Paloma Blanchet-Hidalgo : Qu’est-ce qui fait la singularité de « Treize » ?
« La Simulation — Jagna Ciuchta & Julie Vayssière », Treize du 14 avril au 5 mai 2012. En savoir plus Olga Rozenblum : Notre devise : « se regrouper pour mieux agir ! » Oeuvrer avec différentes structures et curateurs indépendants reste en effet une démarche très rare en France. Notre particularité est d’être une fédération travaillant essentiellement avec de jeunes artistes. Nous imposons d’ailleurs moins une ligne artistique qu’une ligne politique liée à notre mode de fonctionnement. Le lieu se propose de montrer une « scène émergente », c’est-à-dire d’offrir aux créateurs des répercussions concrètes sur leurs carrières, comme ce fut le cas pour Eléonore Saintagnan.Gallien Déjean : Nous aimons chercher dans d’autres pays, sur d’autres scènes, faire en quelque sorte un travail de prospection internationale.

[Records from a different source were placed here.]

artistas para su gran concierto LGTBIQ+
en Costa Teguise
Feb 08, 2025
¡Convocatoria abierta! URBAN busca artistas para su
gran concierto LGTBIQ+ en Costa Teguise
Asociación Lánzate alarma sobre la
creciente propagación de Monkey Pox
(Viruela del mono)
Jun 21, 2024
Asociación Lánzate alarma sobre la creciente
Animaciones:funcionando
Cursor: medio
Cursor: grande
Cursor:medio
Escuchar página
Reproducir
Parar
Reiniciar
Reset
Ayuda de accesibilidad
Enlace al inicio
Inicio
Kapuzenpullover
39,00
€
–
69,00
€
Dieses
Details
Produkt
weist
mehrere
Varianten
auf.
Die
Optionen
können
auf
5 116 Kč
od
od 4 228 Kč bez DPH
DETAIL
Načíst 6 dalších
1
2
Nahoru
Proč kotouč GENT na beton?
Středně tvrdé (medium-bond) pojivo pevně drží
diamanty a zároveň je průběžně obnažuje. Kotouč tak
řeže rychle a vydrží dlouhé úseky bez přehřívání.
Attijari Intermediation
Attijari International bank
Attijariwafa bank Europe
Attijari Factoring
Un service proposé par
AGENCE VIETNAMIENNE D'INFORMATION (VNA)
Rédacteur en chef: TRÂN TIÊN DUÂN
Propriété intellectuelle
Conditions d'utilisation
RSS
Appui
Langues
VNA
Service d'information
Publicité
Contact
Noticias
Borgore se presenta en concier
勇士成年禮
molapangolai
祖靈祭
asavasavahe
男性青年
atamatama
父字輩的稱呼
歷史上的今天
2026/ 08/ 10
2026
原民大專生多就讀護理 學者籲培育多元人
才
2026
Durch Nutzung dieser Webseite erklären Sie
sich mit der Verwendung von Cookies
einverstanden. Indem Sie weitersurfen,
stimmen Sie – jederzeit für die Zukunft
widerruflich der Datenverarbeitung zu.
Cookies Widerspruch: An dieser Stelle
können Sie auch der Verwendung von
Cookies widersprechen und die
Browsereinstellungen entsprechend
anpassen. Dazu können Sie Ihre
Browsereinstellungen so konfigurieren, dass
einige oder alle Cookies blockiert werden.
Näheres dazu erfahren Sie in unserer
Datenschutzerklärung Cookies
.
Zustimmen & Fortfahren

Damien Airault : Notre spécificité réside aussi dans la grande liberté que nous donnons aux artistes. J’ajouterais qu’en assurant le suivi de la production des pièces, nous devenons souvent, à des degrés très divers, des co-auteurs.
Treize souhaite « interroger le statut d’un lieu culturel et son rôle »…

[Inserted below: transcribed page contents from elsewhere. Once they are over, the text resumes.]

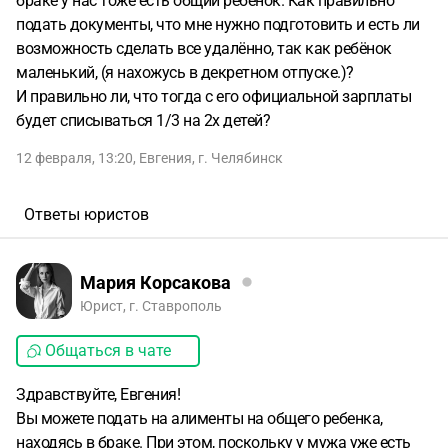
браке у нас тоже есть общий ребёнок. Как правильно
подать документы, что мне нужно подготовить и есть ли
возможность сделать все удалённо, так как ребёнок
маленький, (я нахожусь в декретном отпуске.)?
И правильно ли, что тогда с его официальной зарплаты
будет списываться 1/3 на 2х детей?
12 февраля, 13:20
,
Евгения
,
г. Челябинск
Ответы юристов
Мария Корсакова
Юрист, г. Ставрополь
Общаться в чате
Здравствуйте, Евгения!
Вы можете подать на алименты на общего ребенка,
находясь в браке. При этом, поскольку у мужа уже есть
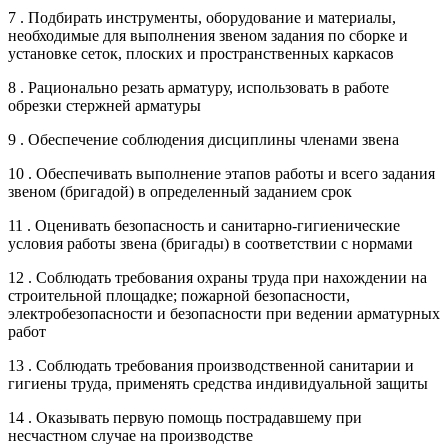
7 . Подбирать инструменты, оборудование и материалы,
необходимые для выполнения звеном задания по сборке и
установке сеток, плоских и пространственных каркасов
8 . Рационально резать арматуру, использовать в работе
обрезки стержней арматуры
9 . Обеспечение соблюдения дисциплины членами звена
10 . Обеспечивать выполнение этапов работы и всего задания
звеном (бригадой) в определенный заданием срок
11 . Оценивать безопасность и санитарно-гигиенические
условия работы звена (бригады) в соответствии с нормами
12 . Соблюдать требования охраны труда при нахождении на
строительной площадке; пожарной безопасности,
электробезопасности и безопасности при ведении арматурных
работ
13 . Соблюдать требования производственной санитарии и
гигиены труда, применять средства индивидуальной защиты
14 . Оказывать первую помощь пострадавшему при
несчастном случае на производстве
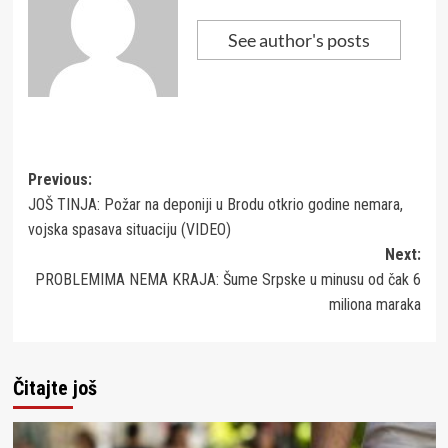
See author's posts
Post
Previous:
JOŠ TINJA: Požar na deponiji u Brodu otkrio godine nemara,
navigation
vojska spasava situaciju (VIDEO)
Next:
PROBLEMIMA NEMA KRAJA: Šume Srpske u minusu od čak 6
miliona maraka
Čitajte još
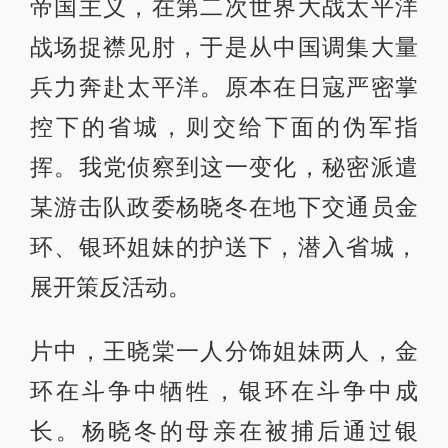
帝国主义，在第二次世界大战太平洋
战场捉襟见肘，于是从中国调集大量
兵力奔赴太平洋。原本在日寇严密掌
控下的省城，则交给下面的伪军指
挥。我党侦察到这一变化，秘密派遣
某游击队政委杨晓冬在地下交通员金
环、银环姐妹的护送下，潜入省城，
展开策反活动。
片中，王晓棠一人分饰姐妹两人，金
环在斗争中牺牲，银环在斗争中成
长。杨晓冬的母亲在被捕后通过银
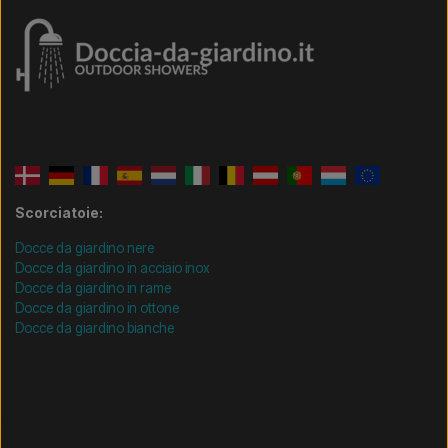
Scorciatoie:
Docce da giardino nere
Docce da giardino in acciaio inox
Docce da giardino in rame
Docce da giardino in ottone
Docce da giardino bianche
/* =============================== Mobil-filtre-kode -
start =============================== */
/*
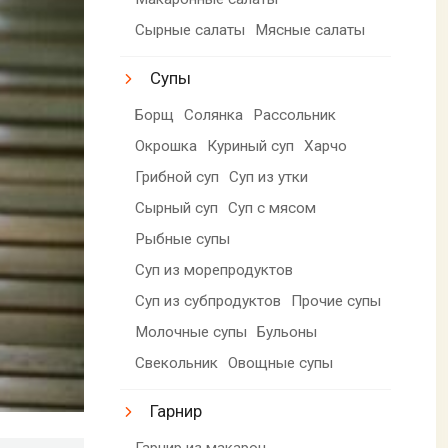
Сырные салаты
Мясные салаты
Супы
Борщ
Солянка
Рассольник
Окрошка
Куриный суп
Харчо
Грибной суп
Суп из утки
Сырный суп
Суп с мясом
Рыбные супы
Суп из морепродуктов
Суп из субпродуктов
Прочие супы
Молочные супы
Бульоны
Свекольник
Овощные супы
Гарнир
Гарнир из макарон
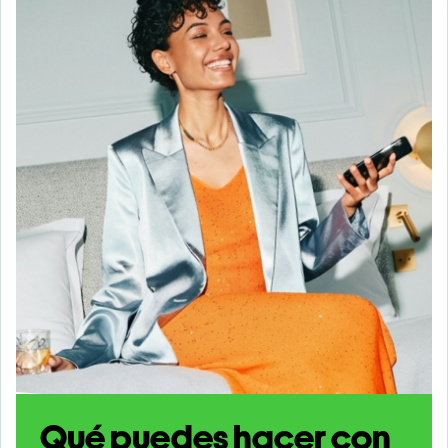
Qué puedes hacer con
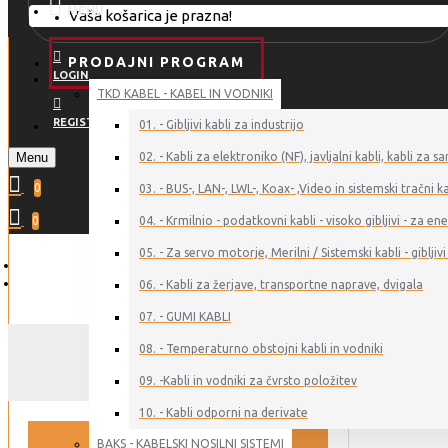
MENU
Vaša košarica je prazna!
PRODAJNI PROGRAM
LOGIN
TKD KABEL - KABEL IN VODNIKI
REGISTER
01. - Gibljivi kabli za industrijo
Menu
02. - Kabli za elektroniko (NF), javljalni kabli, kabli z
0
03. - BUS-, LAN-, LWL-, Koax- ,Video in sistemski tračni ka
0
04. - Krmilnio - podatkovni kabli - visoko gibljivi - za 
05. - Za servo motorje, Merilni / Sistemski kabli - gibljivi 
06. - Kabli za žerjave, transportne naprave, dvigala
07. - GUMI KABLI
08. - Temperaturno obstojni kabli in vodniki
06.09.0
09. -Kabli in vodniki za čvrsto položitev
10. - Kabli odporni na derivate
BAKS - KABELSKI NOSILNI SISTEMI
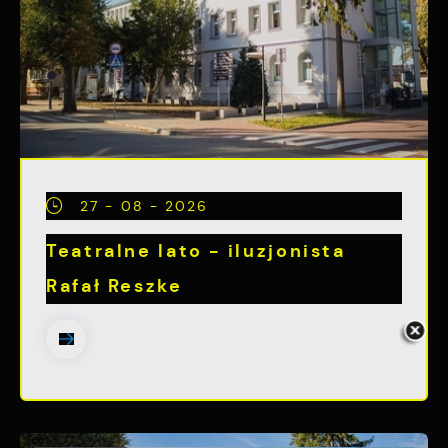
27 - 08 - 2026
Teatralne lato - iluzjonista
Rafał Reszke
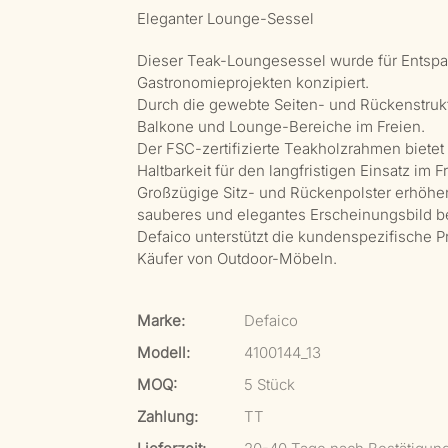
Eleganter Lounge-Sessel
Dieser Teak-Loungesessel wurde für Entsp
Gastronomieprojekten konzipiert.
Durch die gewebte Seiten- und Rückenstrukt
Balkone und Lounge-Bereiche im Freien.
Der FSC-zertifizierte Teakholzrahmen bietet
Haltbarkeit für den langfristigen Einsatz im F
Großzügige Sitz- und Rückenpolster erhöhen
sauberes und elegantes Erscheinungsbild be
Defaico unterstützt die kundenspezifische 
Käufer von Outdoor-Möbeln.
Marke:
Defaico
Modell:
4100144_13
MOQ:
5 Stück
Zahlung:
TT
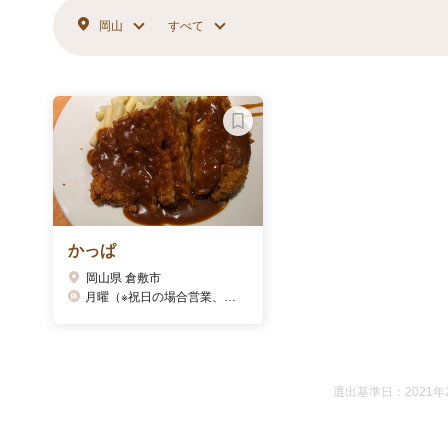
岡山
すべて
かっぱ
岡山県 倉敷市
月曜（※祝日の場合営業、翌火曜が代休）
選出基準日：2021年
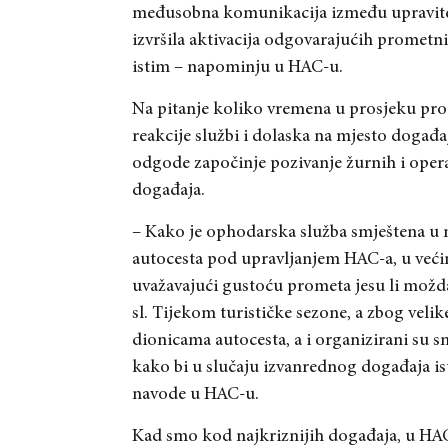
međusobna komunikacija između upravitelj
izvršila aktivacija odgovarajućih prometn
istim – napominju u HAC-u.
Na pitanje koliko vremena u prosjeku pro
reakcije službi i dolaska na mjesto doga
odgode započinje pozivanje žurnih i operat
događaja.
– Kako je ophodarska služba smještena u 
autocesta pod upravljanjem HAC-a, u većini
uvažavajući gustoću prometa jesu li možd
sl. Tijekom turističke sezone, a zbog velik
dionicama autocesta, a i organizirani su 
kako bi u slučaju izvanrednog događaja ist
navode u HAC-u.
Kad smo kod najkriznijih događaja, u HA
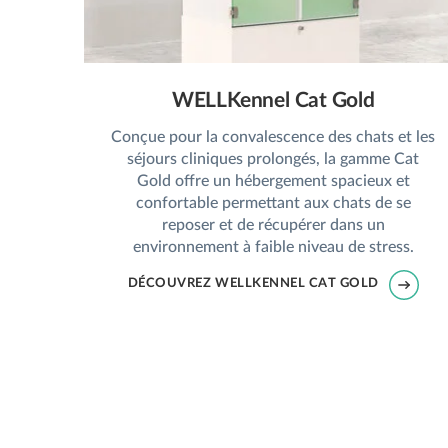
WELLKennel Cat Gold
Conçue pour la convalescence des chats et les
séjours cliniques prolongés, la gamme Cat
Gold offre un hébergement spacieux et
confortable permettant aux chats de se
reposer et de récupérer dans un
environnement à faible niveau de stress.
DÉCOUVREZ WELLKENNEL CAT GOLD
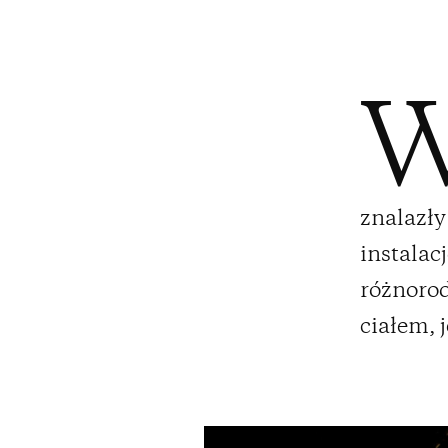
znalazły
instalac
różnorod
ciałem,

O.R. : Nous menons plusieurs réflexions : Qu’est-ce qu’être commissaire aujourd’hui ? Quel rapport à l’artiste ? Que montrer ? Les projets sont aussi l’occasion d’explorer des questions touchant aux conditions de production ou à l’inscription du lieu dans son quartier, « Treize » étant soutenu par la Mairie de Paris.
G.D. : En tant que plateforme polyvalente, « Treize » permet aux jeunes artistes d’expérimenter. Nous souhaitons créer un palier de diffusion supplémentaire et ainsi leur offrir l’occasion de sortir du circuit plus institutionnel de la galerie et du centre d’art. Notre vocation d’espace alternatif n’est pas de s’opposer aux outils de productions classiques, mais de réfléchir à une économie et à une éthique de travail qu’on tente d’élaborer de manière pragmatique. Ici, pas de coulisses, pas de « bureaux cachés » : nous mêlons espaces de production et d’exposition.
D.A. : Et la médiation avec le public est faite « en direct » par les commissaires ou les artistes eux-mêmes. « Treize » est en ce sens un véritable lieu de rencontres.
Damien, pouvez-vous expliciter le titre de la prochaine exposition dont vous êtes commissaire, La Simulation ?
D.A. : Le terme « simulation » est emprunté à Simulacres et simulation de Jean Baudrillard, autant qu’au mouvement simulationniste qui interrogeait la place et le statut de la création. Des artistes telles que Louise Lawler ou Sherrie Levine reproduisaient des œuvres existantes, et remettaient ainsi en question la notion d’auteur dans leurs travaux. Notre exposition présente deux jeunes artistes. Jagna Ciuchta actualise et complexifie les principes de Lawler et Levine, notamment en y incluant un dispositif scénographique très récent. Julie Vayssière présente quant à elle des photographies spontanées, dont on pourrait dire qu’elles relèvent de la non-expression, de la non-idée, du geste inventif dans sa dimension la plus brute.
« […] Parfois je me dis que les œuvres et les expositions devraient apparaître sans décisions et, surtout, sans idées, arriver, avec l’évidence des feuilles qui poussent sur un arbre, avec leur intelligence propre, avec la nécessité de s’inscrire dans un cycle, mais sans intentions […] » En quoi cette vision structure-t-elle votre travail ?
D.A. : Je tends de plus en plus vers cette approche ! J’aimerais que les expositions « poussent » de cette manière, avec une sorte d’évidence. Par ailleurs, les feuilles d’arbre évoquent la multitude actuelle des expositions. S’agit-il d’en faire toujours plus que les autres ? Ou plutôt de prendre de la distance, pour se recentrer sur des choses authentiques ?
O.R. : Je crois que toute l’équipe se retrouve dans une démarche curatoriale d’honnêteté, mais aussi de subjectivité. Nous nous autorisons des goûts, un discours, non pas dans le thématique ou dans le dispositif, mais plutôt dans la présentation. Notre volonté est de faire découvrir, d’expliciter les rencontres personnelles que nous avons faites avec les artistes. En toute simplicité.